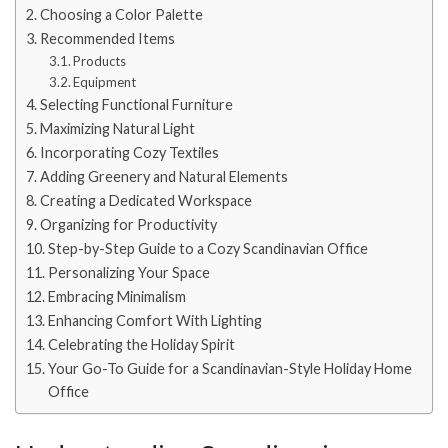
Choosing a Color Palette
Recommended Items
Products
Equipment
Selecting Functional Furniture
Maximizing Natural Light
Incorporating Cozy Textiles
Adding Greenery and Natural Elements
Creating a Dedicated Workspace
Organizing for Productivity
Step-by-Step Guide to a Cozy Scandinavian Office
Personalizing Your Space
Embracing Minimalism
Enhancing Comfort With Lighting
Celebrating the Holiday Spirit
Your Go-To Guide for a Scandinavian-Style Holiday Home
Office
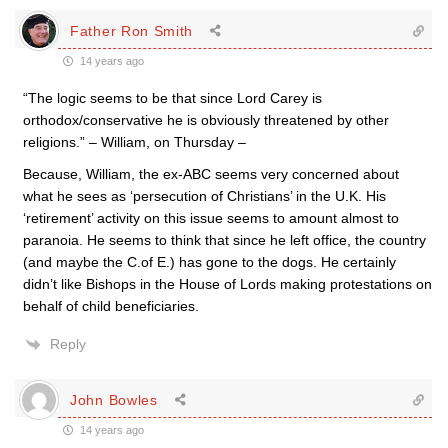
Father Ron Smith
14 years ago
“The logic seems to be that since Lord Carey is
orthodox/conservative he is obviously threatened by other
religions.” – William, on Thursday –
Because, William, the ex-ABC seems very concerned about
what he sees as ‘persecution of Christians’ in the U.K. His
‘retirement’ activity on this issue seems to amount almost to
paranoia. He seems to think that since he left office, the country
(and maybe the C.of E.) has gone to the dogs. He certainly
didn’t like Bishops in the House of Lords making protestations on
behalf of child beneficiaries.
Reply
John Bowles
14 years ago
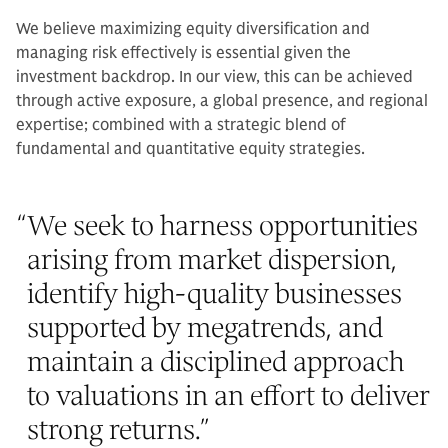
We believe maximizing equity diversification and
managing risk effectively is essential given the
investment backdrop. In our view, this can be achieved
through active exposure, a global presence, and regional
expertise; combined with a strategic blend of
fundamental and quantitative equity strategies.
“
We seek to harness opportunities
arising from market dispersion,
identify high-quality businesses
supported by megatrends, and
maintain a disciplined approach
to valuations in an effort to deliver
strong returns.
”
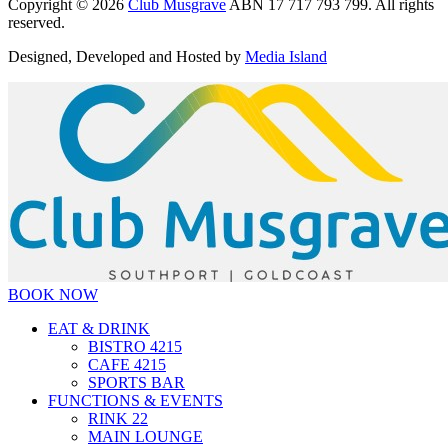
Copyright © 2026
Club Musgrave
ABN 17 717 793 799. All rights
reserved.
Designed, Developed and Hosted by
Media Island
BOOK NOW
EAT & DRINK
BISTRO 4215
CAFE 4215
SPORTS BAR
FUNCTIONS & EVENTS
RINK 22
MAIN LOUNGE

* _Exercise instructions_
What you give back should be exactly the lines of the data above from the line with "Because, William, the" through the line with "behalf of child beneficiaries.", both of those included, and nothing more.

* _Reply_
Because, William, the ex-ABC seems very concerned about
what he sees as ‘persecution of Christians’ in the U.K. His
‘retirement’ activity on this issue seems to amount almost to
paranoia. He seems to think that since he left office, the country
(and maybe the C.of E.) has gone to the dogs. He certainly
didn’t like Bishops in the House of Lords making protestations on
behalf of child beneficiaries.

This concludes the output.